Except Bradford didn't write that. Someone—we don't know who—fabricated this "proclamation" in the late 20th century. (And the "first Thanksgiving" actually happened in 1621, anyway.) Yet quotes from Bradford's "proclamation" circulate around the internet and appear in books such as 48 Liberal Lies About American History and Sermon Outlines for Busy Pastors. Surviving records from the Pilgrims actually tell us little about the "first Thanksgiving," tempting folks to fill in details where they don't exist. In this, the Pilgrims join a long line of historical characters that Americans—and especially some evangelicals—have attempted to form in their own image.
In The First Thanksgiving: What the Real Story Tells Us About Loving God and Learning from History, Robert Tracy McKenzie takes the historical challenges posed by the Pilgrims as his starting point. I cannot recall ever reading a book quite like The First Thanksgiving. It is an entertaining retelling of a seminal moment in American history—and a remarkable reflection on how Christians should handle history in general.
American evangelicals seem to have reached a crisis point over the study of history, especially the history of the American founding. For decades, many evangelicals have turned to popular history writers who have presented America, especially of the colonial and Revolutionary era, as a straightforwardly Christian nation. In response, a respected cohort of academic evangelical historians, led by Mark Noll and George Marsden (my doctoral advisor), have concurrently mapped out a more complex view of religion's importance in American history.

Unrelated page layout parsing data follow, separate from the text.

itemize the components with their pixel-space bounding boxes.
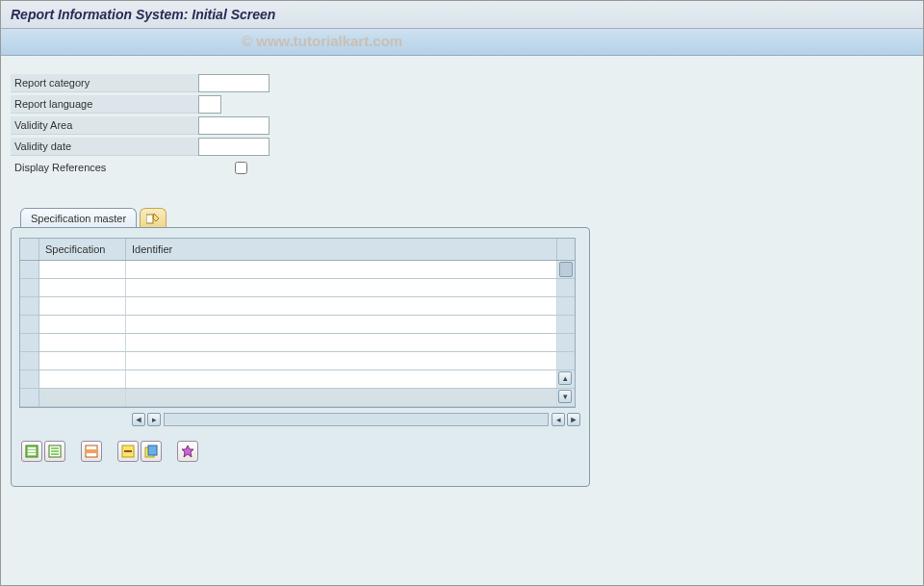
cell-specification[interactable] [39,370,126,388]
tab-specification-master[interactable]: Specification master [20,208,137,227]
h-scroll-track[interactable] [164,413,549,426]
row-validity-date: Validity date [11,137,913,156]
label-report-category: Report category [11,74,198,92]
table-row: ▴ [20,370,575,389]
svg-rect-10 [86,449,97,453]
delete-row-button[interactable] [117,441,139,462]
v-scroll-cell [557,334,575,351]
table-row [20,316,575,334]
v-scroll-cell: ▾ [557,389,575,406]
grid-select-all-header[interactable] [20,239,39,260]
row-selector[interactable] [20,389,39,406]
column-header-identifier[interactable]: Identifier [126,239,557,260]
cell-identifier[interactable] [126,297,557,315]
tab-action-button[interactable] [140,208,167,227]
column-header-specification[interactable]: Specification [39,239,126,260]
svg-rect-4 [28,453,36,455]
title-bar: Report Information System: Initial Scree… [1,1,923,29]
svg-rect-14 [148,446,157,455]
v-scroll-cell [557,297,575,315]
v-scroll-cell [557,279,575,296]
row-validity-area: Validity Area [11,115,913,135]
checkbox-display-references[interactable] [235,162,247,174]
row-selector[interactable] [20,352,39,369]
deselect-all-button[interactable] [44,441,65,462]
label-display-references: Display References [11,159,198,177]
input-validity-date[interactable] [198,138,270,156]
input-report-language[interactable] [198,95,221,114]
tab-label: Specification master [31,213,126,224]
cell-specification [39,389,126,406]
selection-form: Report category Report language Validity… [1,56,923,189]
cell-identifier [126,389,557,406]
svg-rect-7 [51,450,59,452]
scroll-right-icon[interactable]: ◂ [552,413,565,426]
cell-identifier[interactable] [126,370,557,388]
svg-rect-0 [146,215,153,223]
specification-grid: Specification Identifier ▴▾ [19,238,576,408]
scroll-down-icon[interactable]: ▾ [558,390,572,403]
copy-row-button[interactable] [141,441,162,462]
cell-specification[interactable] [39,297,126,315]
scroll-right-end-icon[interactable]: ► [567,413,580,426]
cell-identifier[interactable] [126,279,557,296]
table-row [20,279,575,297]
table-row [20,352,575,370]
table-row [20,297,575,316]
page-title: Report Information System: Initial Scree… [11,7,275,22]
scroll-up-icon[interactable]: ▴ [558,371,572,385]
grid-horizontal-scrollbar: ◄ ▸ ◂ ► [19,410,581,429]
row-selector[interactable] [20,279,39,296]
row-display-references: Display References [11,158,913,177]
tab-container: Specification master Specification Ident… [11,208,590,487]
cell-identifier[interactable] [126,334,557,351]
configure-button[interactable] [177,441,198,462]
insert-row-button[interactable] [81,441,102,462]
tab-strip: Specification master [20,208,590,227]
cell-specification[interactable] [39,334,126,351]
label-report-language: Report language [11,95,198,114]
svg-rect-8 [51,453,59,455]
cell-specification[interactable] [39,316,126,333]
grid-scroll-corner [557,239,575,260]
row-selector[interactable] [20,334,39,351]
app-window: Report Information System: Initial Scree… [0,0,924,586]
cell-specification[interactable] [39,352,126,369]
input-validity-area[interactable] [198,116,270,135]
label-validity-area: Validity Area [11,116,198,135]
row-selector[interactable] [20,316,39,333]
configure-icon [181,445,194,458]
svg-rect-2 [28,447,36,449]
display-change-icon [146,213,160,224]
copy-row-icon [144,445,158,458]
grid-body: ▴▾ [20,261,575,407]
svg-rect-12 [124,450,132,452]
watermark-text: © www.tutorialkart.com [242,33,402,49]
scroll-left-icon[interactable]: ▸ [147,413,161,426]
cell-specification[interactable] [39,279,126,296]
svg-marker-15 [182,446,193,457]
svg-rect-6 [51,447,59,449]
cell-identifier[interactable] [126,316,557,333]
v-scroll-thumb[interactable] [559,262,573,277]
v-scroll-cell [557,261,575,278]
svg-rect-3 [28,450,36,452]
tab-panel-body: Specification Identifier ▴▾ ◄ ▸ ◂ ► [11,227,590,487]
row-selector[interactable] [20,297,39,315]
delete-row-icon [121,445,135,458]
cell-specification[interactable] [39,261,126,278]
input-report-category[interactable] [198,74,270,92]
cell-identifier[interactable] [126,352,557,369]
v-scroll-cell [557,352,575,369]
row-selector[interactable] [20,370,39,388]
scroll-left-start-icon[interactable]: ◄ [132,413,145,426]
application-toolbar: © www.tutorialkart.com [1,29,923,56]
row-report-category: Report category [11,73,913,92]
v-scroll-cell: ▴ [557,370,575,388]
table-row [20,261,575,279]
row-selector[interactable] [20,261,39,278]
select-all-button[interactable] [21,441,42,462]
table-row: ▾ [20,389,575,407]
cell-identifier[interactable] [126,261,557,278]
deselect-all-icon [48,445,62,458]
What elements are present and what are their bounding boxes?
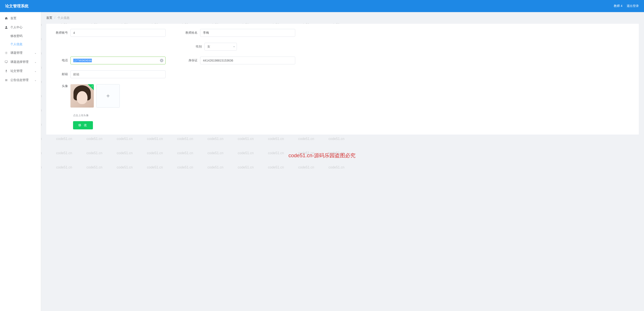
breadcrumb-home[interactable]: 首页 — [46, 16, 52, 19]
upload-button[interactable]: + — [96, 84, 120, 108]
chevron-down-icon: ⌄ — [34, 60, 36, 63]
teacher-account-input[interactable] — [70, 29, 166, 37]
email-input[interactable] — [70, 70, 166, 78]
chevron-down-icon: ⌄ — [34, 69, 36, 72]
monitor-icon — [4, 60, 8, 64]
svg-rect-1 — [5, 61, 8, 63]
idcard-label: 身份证 — [183, 58, 200, 62]
sidebar-item-thesis-mgmt[interactable]: 论文管理 ⌄ — [0, 66, 41, 76]
home-icon — [4, 16, 8, 20]
teacher-name-label: 教师姓名 — [183, 31, 200, 35]
phone-input[interactable] — [70, 57, 166, 64]
submit-button[interactable]: 修 改 — [73, 121, 93, 129]
sidebar-item-notice-mgmt[interactable]: 公告信息管理 ⌄ — [0, 76, 41, 85]
sidebar-item-topic-mgmt[interactable]: 课题管理 ⌄ — [0, 48, 41, 57]
gender-select[interactable] — [204, 43, 237, 50]
main-content: 首页 / 个人信息 教师账号 教师姓名 性别 — [41, 12, 644, 311]
mic-icon — [4, 69, 8, 73]
teacher-account-label: 教师账号 — [53, 31, 70, 35]
avatar-preview[interactable] — [70, 84, 94, 108]
sidebar-label: 课题选择管理 — [10, 60, 28, 64]
user-label[interactable]: 教师 4 — [614, 4, 622, 8]
idcard-input[interactable] — [200, 57, 295, 64]
sidebar-label: 课题管理 — [10, 51, 22, 55]
upload-hint: 点击上传头像 — [73, 114, 632, 117]
header-right: 教师 4 退出登录 — [614, 4, 639, 8]
phone-label: 电话 — [53, 58, 70, 62]
clear-icon[interactable]: ✕ — [160, 59, 164, 62]
sidebar-label: 论文管理 — [10, 69, 22, 73]
sidebar-label: 个人中心 — [10, 25, 22, 29]
breadcrumb: 首页 / 个人信息 — [46, 16, 639, 20]
sidebar-subitem-change-password[interactable]: 修改密码 — [0, 32, 41, 40]
svg-rect-2 — [6, 70, 7, 71]
app-title: 论文管理系统 — [5, 3, 28, 9]
sidebar: 首页 个人中心 修改密码 个人信息 课题管理 ⌄ 课题选择管理 ⌄ — [0, 12, 41, 311]
avatar-label: 头像 — [53, 84, 70, 88]
breadcrumb-current: 个人信息 — [58, 16, 70, 19]
header-bar: 论文管理系统 教师 4 退出登录 — [0, 0, 644, 12]
plus-icon: + — [106, 92, 110, 99]
gender-label: 性别 — [187, 45, 204, 49]
sidebar-label: 个人信息 — [10, 42, 22, 46]
sidebar-item-personal-center[interactable]: 个人中心 — [0, 23, 41, 32]
breadcrumb-separator: / — [54, 16, 55, 19]
chevron-down-icon: ⌄ — [34, 79, 36, 82]
list-icon — [4, 78, 8, 82]
sidebar-subitem-personal-info[interactable]: 个人信息 — [0, 40, 41, 48]
user-icon — [4, 25, 8, 29]
chevron-down-icon: ⌄ — [34, 51, 36, 54]
sidebar-item-topic-select-mgmt[interactable]: 课题选择管理 ⌄ — [0, 57, 41, 66]
teacher-name-input[interactable] — [200, 29, 295, 37]
logout-link[interactable]: 退出登录 — [627, 4, 639, 8]
sidebar-label: 公告信息管理 — [10, 78, 28, 82]
gear-icon — [4, 51, 8, 55]
email-label: 邮箱 — [53, 72, 70, 76]
svg-point-0 — [6, 52, 7, 53]
sidebar-label: 修改密码 — [10, 34, 22, 37]
sidebar-label: 首页 — [10, 16, 16, 20]
sidebar-item-home[interactable]: 首页 — [0, 14, 41, 23]
check-icon — [88, 84, 94, 90]
form-card: 教师账号 教师姓名 性别 电话 — [46, 24, 639, 135]
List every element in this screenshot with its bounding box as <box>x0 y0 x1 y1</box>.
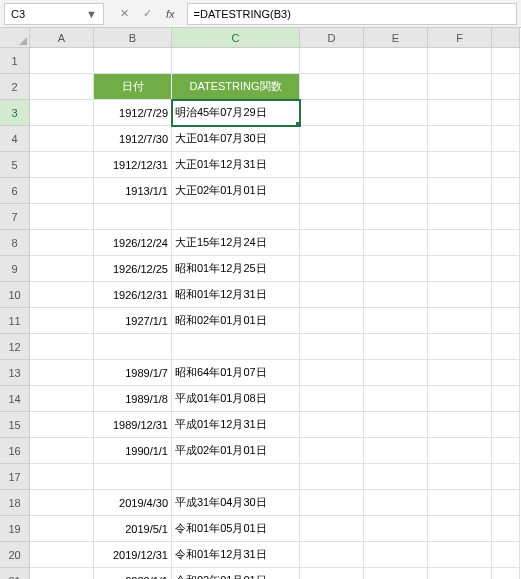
cell-G20[interactable] <box>492 542 520 568</box>
cell-F10[interactable] <box>428 282 492 308</box>
cell-E19[interactable] <box>364 516 428 542</box>
row-header-17[interactable]: 17 <box>0 464 30 490</box>
cell-F14[interactable] <box>428 386 492 412</box>
cell-E17[interactable] <box>364 464 428 490</box>
cell-C6[interactable]: 大正02年01月01日 <box>172 178 300 204</box>
cell-C5[interactable]: 大正01年12月31日 <box>172 152 300 178</box>
cell-G2[interactable] <box>492 74 520 100</box>
cell-A2[interactable] <box>30 74 94 100</box>
cell-B21[interactable]: 2020/1/1 <box>94 568 172 579</box>
row-header-6[interactable]: 6 <box>0 178 30 204</box>
row-header-5[interactable]: 5 <box>0 152 30 178</box>
cell-B2[interactable]: 日付 <box>94 74 172 100</box>
cell-C1[interactable] <box>172 48 300 74</box>
cell-B14[interactable]: 1989/1/8 <box>94 386 172 412</box>
cell-C18[interactable]: 平成31年04月30日 <box>172 490 300 516</box>
cell-B10[interactable]: 1926/12/31 <box>94 282 172 308</box>
cell-G5[interactable] <box>492 152 520 178</box>
cell-B7[interactable] <box>94 204 172 230</box>
cell-G21[interactable] <box>492 568 520 579</box>
cell-G15[interactable] <box>492 412 520 438</box>
cell-B5[interactable]: 1912/12/31 <box>94 152 172 178</box>
row-header-1[interactable]: 1 <box>0 48 30 74</box>
cell-D15[interactable] <box>300 412 364 438</box>
cell-E8[interactable] <box>364 230 428 256</box>
cell-D2[interactable] <box>300 74 364 100</box>
cell-E13[interactable] <box>364 360 428 386</box>
cell-D17[interactable] <box>300 464 364 490</box>
cell-A10[interactable] <box>30 282 94 308</box>
cell-E10[interactable] <box>364 282 428 308</box>
col-header-A[interactable]: A <box>30 28 94 48</box>
cell-F5[interactable] <box>428 152 492 178</box>
cell-F13[interactable] <box>428 360 492 386</box>
cell-F12[interactable] <box>428 334 492 360</box>
cell-E12[interactable] <box>364 334 428 360</box>
cell-D19[interactable] <box>300 516 364 542</box>
cell-D11[interactable] <box>300 308 364 334</box>
cell-G3[interactable] <box>492 100 520 126</box>
cell-D8[interactable] <box>300 230 364 256</box>
cell-E11[interactable] <box>364 308 428 334</box>
cell-G1[interactable] <box>492 48 520 74</box>
cell-C20[interactable]: 令和01年12月31日 <box>172 542 300 568</box>
cell-D3[interactable] <box>300 100 364 126</box>
cell-C11[interactable]: 昭和02年01月01日 <box>172 308 300 334</box>
cell-G18[interactable] <box>492 490 520 516</box>
cell-D12[interactable] <box>300 334 364 360</box>
cell-F15[interactable] <box>428 412 492 438</box>
row-header-8[interactable]: 8 <box>0 230 30 256</box>
cell-G19[interactable] <box>492 516 520 542</box>
cell-D18[interactable] <box>300 490 364 516</box>
cell-C13[interactable]: 昭和64年01月07日 <box>172 360 300 386</box>
cell-B12[interactable] <box>94 334 172 360</box>
row-header-21[interactable]: 21 <box>0 568 30 579</box>
cell-C12[interactable] <box>172 334 300 360</box>
col-header-B[interactable]: B <box>94 28 172 48</box>
cell-C19[interactable]: 令和01年05月01日 <box>172 516 300 542</box>
cell-C3[interactable]: 明治45年07月29日 <box>172 100 300 126</box>
cell-F20[interactable] <box>428 542 492 568</box>
cell-G17[interactable] <box>492 464 520 490</box>
cell-F8[interactable] <box>428 230 492 256</box>
cell-D4[interactable] <box>300 126 364 152</box>
cell-A19[interactable] <box>30 516 94 542</box>
cell-E15[interactable] <box>364 412 428 438</box>
cell-E5[interactable] <box>364 152 428 178</box>
cell-G7[interactable] <box>492 204 520 230</box>
cell-B19[interactable]: 2019/5/1 <box>94 516 172 542</box>
row-header-16[interactable]: 16 <box>0 438 30 464</box>
cell-F16[interactable] <box>428 438 492 464</box>
cell-E3[interactable] <box>364 100 428 126</box>
cell-C2[interactable]: DATESTRING関数 <box>172 74 300 100</box>
cell-B18[interactable]: 2019/4/30 <box>94 490 172 516</box>
cell-B6[interactable]: 1913/1/1 <box>94 178 172 204</box>
col-header-C[interactable]: C <box>172 28 300 48</box>
cell-D21[interactable] <box>300 568 364 579</box>
select-all-corner[interactable] <box>0 28 30 48</box>
cell-A14[interactable] <box>30 386 94 412</box>
cell-C4[interactable]: 大正01年07月30日 <box>172 126 300 152</box>
cell-A17[interactable] <box>30 464 94 490</box>
cell-F4[interactable] <box>428 126 492 152</box>
row-header-12[interactable]: 12 <box>0 334 30 360</box>
cell-A11[interactable] <box>30 308 94 334</box>
cell-F17[interactable] <box>428 464 492 490</box>
col-header-F[interactable]: F <box>428 28 492 48</box>
cell-E1[interactable] <box>364 48 428 74</box>
cell-D20[interactable] <box>300 542 364 568</box>
cell-B4[interactable]: 1912/7/30 <box>94 126 172 152</box>
cell-G13[interactable] <box>492 360 520 386</box>
cell-D5[interactable] <box>300 152 364 178</box>
cell-A5[interactable] <box>30 152 94 178</box>
cell-C17[interactable] <box>172 464 300 490</box>
cell-G4[interactable] <box>492 126 520 152</box>
cell-B20[interactable]: 2019/12/31 <box>94 542 172 568</box>
cell-D16[interactable] <box>300 438 364 464</box>
cell-B13[interactable]: 1989/1/7 <box>94 360 172 386</box>
cell-G16[interactable] <box>492 438 520 464</box>
name-box[interactable]: C3 ▼ <box>4 3 104 25</box>
cell-G6[interactable] <box>492 178 520 204</box>
cell-E2[interactable] <box>364 74 428 100</box>
cell-F3[interactable] <box>428 100 492 126</box>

While those academic evangelicals at least implicitly disagreed with parts of the "Christian America" thesis, they have struggled to compete with the popular audience won by writers such as Peter Marshall and, most controversially, David Barton. Barton's recent book, The Jefferson Lies, which presented Thomas Jefferson as embracing relatively orthodox Christian views until late in life, unleashed an unprecedented torrent of evangelical and conservative criticism, precipitating the decision by Barton's publisher, Thomas Nelson, to pull the book from distribution in 2012. (I covered the controversy over The Jefferson Lies for WORLD magazine.)
McKenzie, professor and chair of the history department at Wheaton College, may not resolve the academic/popular rift in evangelical history, but The First Thanksgiving is a promising step forward. Written for a popular audience, the book is a great choice for anyone wanting a reliable history of what we know—and what we don't—about the Pilgrim Fathers.